“林祯,你!……”
人生最大的悲哀莫过于心死。
秦淮茹此时的心已经死了,尤其是看到林祯上吊递绳,喝药送瓶的这一举动。
秦淮茹被气顶到头上,心中冰凉,看着周围人充满鄙视嘲笑的表情。
她尽力维持了几年的正面形象荡然无存。
“好,林祯,我就死给你看!”
秦淮茹知道有林祯这个会瞧病的在,绝不会眼睁睁看着自己服毒自尽。
上吊要是没人拦着就太尴尬了。
一把夺过林祯手里的小瓷瓶。
还以为是什么毒药,结果往嘴里一倒,竟然是一小瓶醋。
“啊!!!”
秦淮茹瞬间被酸的挤眉弄眼,口水流满前襟。
“噗~哈哈哈哈……”
刘玉华闻到了醋味,心中的愤怒一扫而空,高兴的大笑起来。
“嘿!林祯,你真能逗!”傻柱无奈的拍了一下额头。
“切!这还要什么账啊,我看我那五块钱是要不回来了,得亏是醋,要是鹤顶红,我说不定得兑棺材钱。”
六根摇了摇头,转身回了家。
梁子也忍不住笑道:“算了,我那十五块钱有机会再说吧,这真敢喝啊,别说毒药了,醋也受不了啊!”

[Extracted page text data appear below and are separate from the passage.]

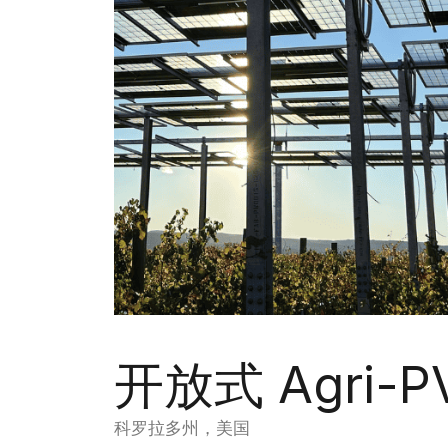
开放式 Agri-
科罗拉多州，美国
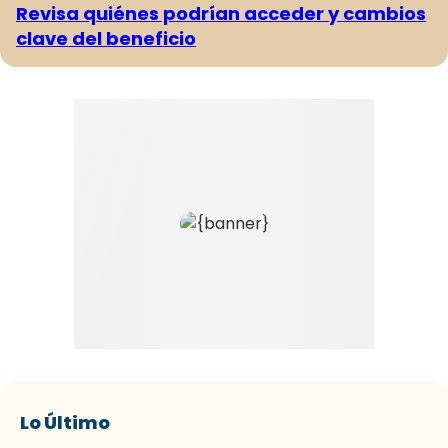
Revisa quiénes podrían acceder y cambios
clave del beneficio
Lo Último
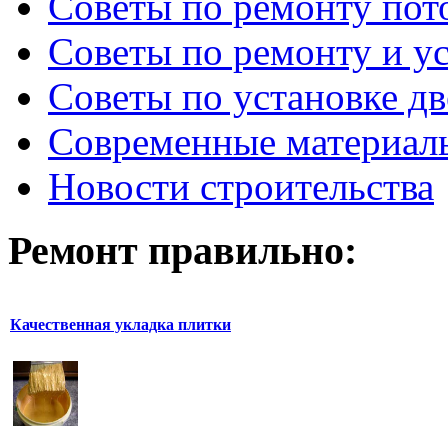
Советы по ремонту пот
Советы по ремонту и у
Советы по установке д
Современные материал
Новости строительства
Ремонт правильно:
Качественная укладка плитки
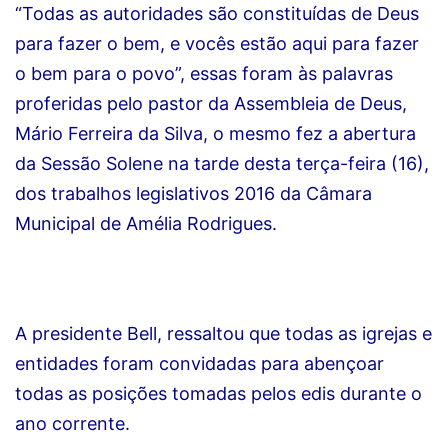
“Todas as autoridades são constituídas de Deus
para fazer o bem, e vocês estão aqui para fazer
o bem para o povo”, essas foram às palavras
proferidas pelo pastor da Assembleia de Deus,
Mário Ferreira da Silva, o mesmo fez a abertura
da Sessão Solene na tarde desta terça-feira (16),
dos trabalhos legislativos 2016 da Câmara
Municipal de Amélia Rodrigues.
A presidente Bell, ressaltou que todas as igrejas e
entidades foram convidadas para abençoar
todas as posições tomadas pelos edis durante o
ano corrente.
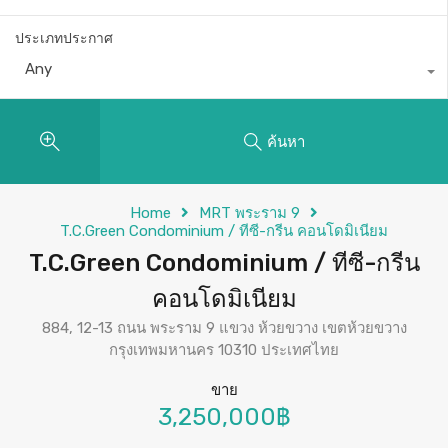
ประเภทประกาศ
Any
ค้นหา
Home
MRT พระราม 9
T.C.Green Condominium / ทีซี-กรีน คอนโดมิเนียม
T.C.Green Condominium / ทีซี-กรีน
คอนโดมิเนียม
884, 12-13 ถนน พระราม 9 แขวง ห้วยขวาง เขตห้วยขวาง
กรุงเทพมหานคร 10310 ประเทศไทย
ขาย
3,250,000฿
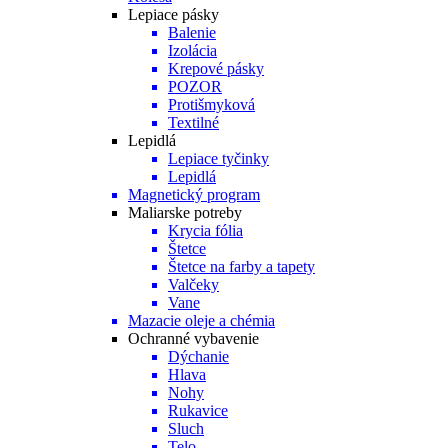
Lepiace pásky
Balenie
Izolácia
Krepové pásky
POZOR
Protišmyková
Textilné
Lepidlá
Lepiace tyčinky
Lepidlá
Magnetický program
Maliarske potreby
Krycia fólia
Štetce
Štetce na farby a tapety
Valčeky
Vane
Mazacie oleje a chémia
Ochranné vybavenie
Dýchanie
Hlava
Nohy
Rukavice
Sluch
Telo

刘海中趁机发号施令,“雨水,京茹,快把淮茹搀回屋里,傻柱,今天这事都怪你,闹什么啊!没钱了不会自己想办法啊,净会难为女人!”
“嘿!贰大爷,现在院里当家的可只有一个叁大爷,没有你啊,别跟我在这批评人!”
傻柱说着灰溜溜的走了,要钱的事没戏了,孩子出生前都没戏。
见傻柱一走,林祯立即挥手道:“既然傻柱不闹了,大家散了吧,不值当的开会吧,您说呢叁大爷?”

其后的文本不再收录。